Notes from Chapter 2 of Fundamentals of Data Engineering
The Data Engineering Lifecycle
Because of increased technical abstraction, data engineers will increasingly become data lifecycle engineers, thinking and operating in terms of the principles of data lifecycle management. The data engineering lifecycle is our framework describing “cradle to grave” data engineering.
What is the Data Engineering Lifecycle
We divide the data engineering lifecycle into five stages:
- Generation
- Storage
- Ingestion
- Transformation
- Serving data

We begin the data engineering lifecycle by getting data from source systems and storing it. Next, we transform the data and then proceed to our central goal, serving data to analysts, data scientists, ML engineers, and others. In general, the middle stages—storage, ingestion, transformation—can get a bit jumbled.
The Data Lifecycle Versus the Data Engineering Lifecycle
The data engineering lifecycle is a subset of the whole data lifecycle (Figure 2-2). Whereas the full data lifecycle encompasses data across its entire lifespan, the data engineering lifecycle focuses on the stages a data engineer controls.
Generation: Source Systems
A source system is the origin of the data used in the data engineering lifecycle. A data engineer consumes data from a source system but doesn’t typically own or control the source system itself. The data engineer needs to have a working understanding of the way source systems work, the way they generate data, the frequency and velocity of the data, and the variety of data they generate.

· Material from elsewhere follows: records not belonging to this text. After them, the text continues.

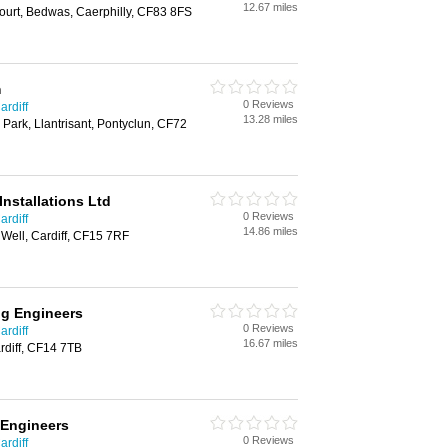
12.67 miles
ourt, Bedwas, Caerphilly, CF83 8FS
m
0 Reviews
ardiff
13.28 miles
 Park, Llantrisant, Pontyclun, CF72
Installations Ltd
0 Reviews
ardiff
14.86 miles
 Well, Cardiff, CF15 7RF
ng Engineers
0 Reviews
ardiff
16.67 miles
diff, CF14 7TB
 Engineers
0 Reviews
ardiff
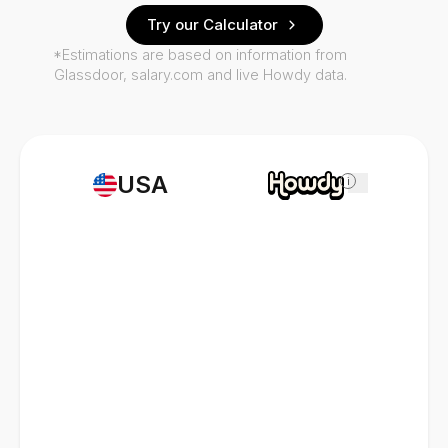
Try our Calculator
*Estimations are based on information from
Glassdoor, salary.com and live Howdy data.
USA
i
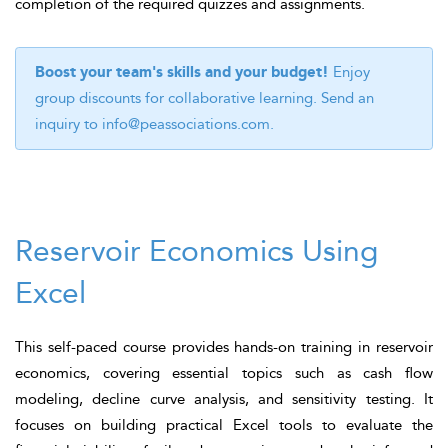
completion of the required quizzes and assignments.
Boost your team's skills and your budget!
Enjoy
group discounts for collaborative learning. Send an
inquiry to
info@peassociations.com
.
Reservoir Economics Using
Excel
This self-paced course provides hands-on training in reservoir
economics, covering essential topics such as cash flow
modeling, decline curve analysis, and sensitivity testing. It
focuses on building practical Excel tools to evaluate the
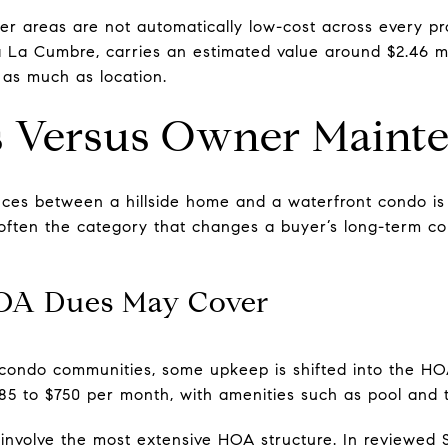
ter areas are not automatically low-cost across every pr
ia La Cumbre, carries an estimated value around $2.46 mi
 as much as location.
 Versus Owner Maint
ences between a hillside home and a waterfront condo i
is often the category that changes a buyer’s long-term 
OA Dues May Cover
 condo communities, some upkeep is shifted into the H
 to $750 per month, with amenities such as pool and t
involve the most extensive HOA structure. In reviewed 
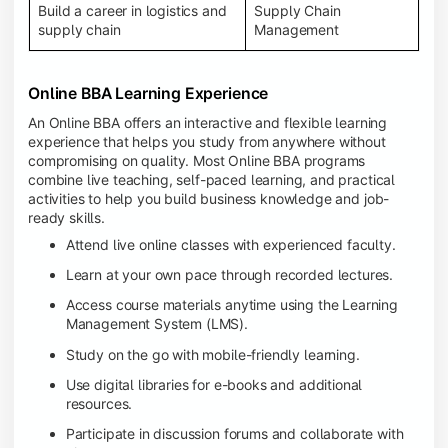
Build a career in logistics and
Supply Chain
supply chain
Management
Online BBA Learning Experience
An Online BBA offers an interactive and flexible learning
experience that helps you study from anywhere without
compromising on quality. Most Online BBA programs
combine live teaching, self-paced learning, and practical
activities to help you build business knowledge and job-
ready skills.
Attend live online classes with experienced faculty.
Learn at your own pace through recorded lectures.
Access course materials anytime using the Learning
Management System (LMS).
Study on the go with mobile-friendly learning.
Use digital libraries for e-books and additional
resources.
Participate in discussion forums and collaborate with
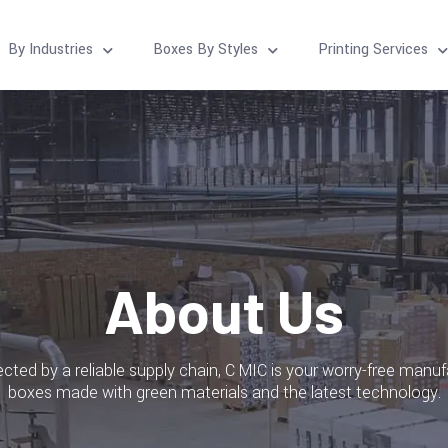
By Industries
Boxes By Styles
Printing Services
About Us
ted by a reliable supply chain, C MIC is your worry-free manuf
boxes made with green materials and the latest technology.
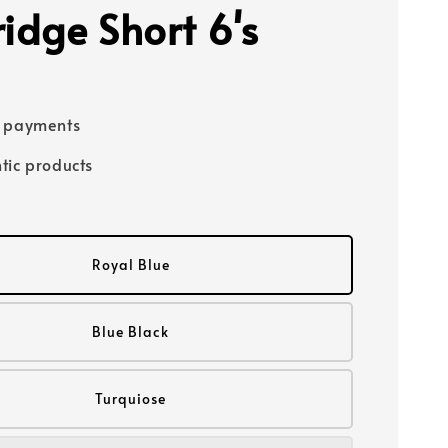
ridge Short 6's
e payments
tic products
Royal Blue
Blue Black
Turquiose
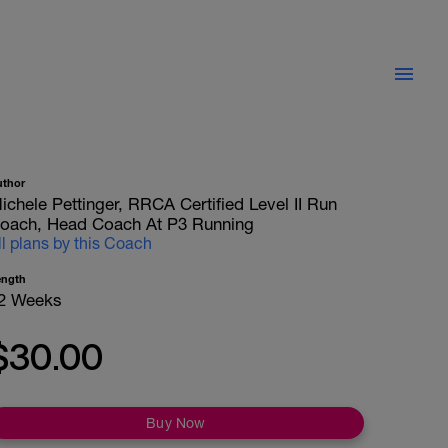
uthor
ichele Pettinger, RRCA Certified Level II Run
oach, Head Coach At P3 Running
ll plans by this Coach
ength
2 Weeks
$30.00
Buy Now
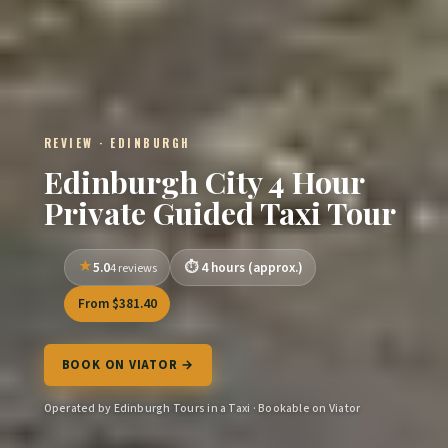
REVIEW · EDINBURGH
Edinburgh City 4 Hour
Private Guided Taxi Tour
5.0
4 hours (approx.)
4 reviews
From $381.40
BOOK ON VIATOR →
Operated by Edinburgh Tours in a Taxi · Bookable on Viator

Evaluating Source Systems: Key Engineering Considerations
There are many things to consider when assessing source systems, including how the system handles ingestion, state, and data generation.
- What are the essential characteristics of the data source? Is it an application? A swarm of IoT devices?
- How is data persisted in the source system? Is data persisted long term, or is it temporary and quickly deleted?
- At what rate is data generated? How many events per second? How many gigabytes per hour?
- What level of consistency can data engineers expect from the output data? If you’re running data-quality checks against the output data, how often do data inconsistencies occur—nulls where they aren’t expected, lousy formatting, etc.?
- How often do errors occur?
- Will the data contain duplicates?
- Will some data values arrive late, possibly much later than other messages produced simultaneously?
- What is the schema of the ingested data? Will data engineers need to join across several tables or even several systems to get a complete picture of the data?
- If schema changes (say, a new column is added), how is this dealt with and communicated to downstream stakeholders?
- How frequently should data be pulled from the source system?
- For stateful systems (e.g., a database tracking customer account information), is data provided as periodic snapshots or update events from change data capture (CDC)?
- What’s the logic for how changes are performed, and how are these tracked in the source database?
- Who/what is the data provider that will transmit the data for downstream consumption?
- Will reading from a data source impact its performance?
- Does the source system have upstream data dependencies? What are the characteristics of these upstream systems?
- Are data-quality checks in place to check for late or missing data?
A data engineer should know how the source generates data, including relevant quirks or nuances. The schema defines the hierarchical organization of data. Schemaless doesn’t mean the absence of schema. Rather, it means that the application defines the schema as data is written, whether to a message queue, a flat file, a blob, or a document database such as MongoDB. A more traditional model built on relational database storage uses a fixed schema enforced in the database, to which application writes must conform.
Storage
First, data architectures in the cloud often leverage several storage solutions. Second, few data storage solutions function purely as storage, with many supporting complex transformation queries; even object storage solutions may support powerful query capabilities—e.g., Amazon S3 Select. Third, while storage is a stage of the data engineering lifecycle, it frequently touches on other stages, such as ingestion, transformation, and serving.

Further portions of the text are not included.